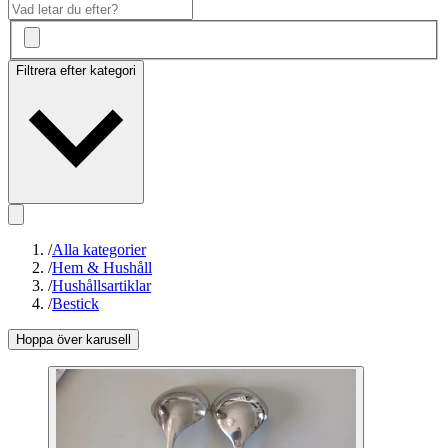
Filtrera efter kategori
/
Alla kategorier
/
Hem & Hushåll
/
Hushållsartiklar
/
Bestick
Hoppa över karusell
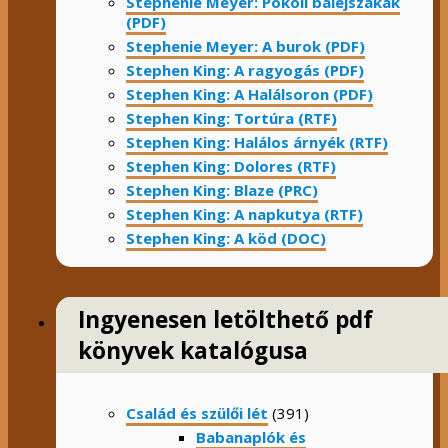
Stephenie Meyer: Pokoli báléjszakák
(PDF)
Stephenie Meyer: A burok (PDF)
Stephen King: A ragyogás (PDF)
Stephen King: A Halálsoron (PDF)
Stephen King: Tortúra (RTF)
Stephen King: Halálos árnyék (RTF)
Stephen King: Dolores (RTF)
Stephen King: Blaze (PRC)
Stephen King: A napkutya (RTF)
Stephen King: A köd (DOC)
Ingyenesen letölthető pdf
könyvek katalógusa
Család és szülői lét
(391)
Babanaplók és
____
_DESCRIPTION OF THE TASK_:
The records must be copied with no word altered, and without their pictures.

_WRITTEN REPLY_:
Filtrera efter kategori
/
Alla kategorier
/
Hem & Hushåll
/
Hushållsartiklar
/
Bestick
Hoppa över karusell
Stephenie Meyer: Pokoli báléjszakák
(PDF)
Stephenie Meyer: A burok (PDF)
Stephen King: A ragyogás (PDF)
Stephen King: A Halálsoron (PDF)
Stephen King: Tortúra (RTF)
Stephen King: Halálos árnyék (RTF)
Stephen King: Dolores (RTF)
Stephen King: Blaze (PRC)
Stephen King: A napkutya (RTF)
Stephen King: A köd (DOC)
Ingyenesen letölthető pdf
könyvek katalógusa
Család és szülői lét
(391)
Babanaplók és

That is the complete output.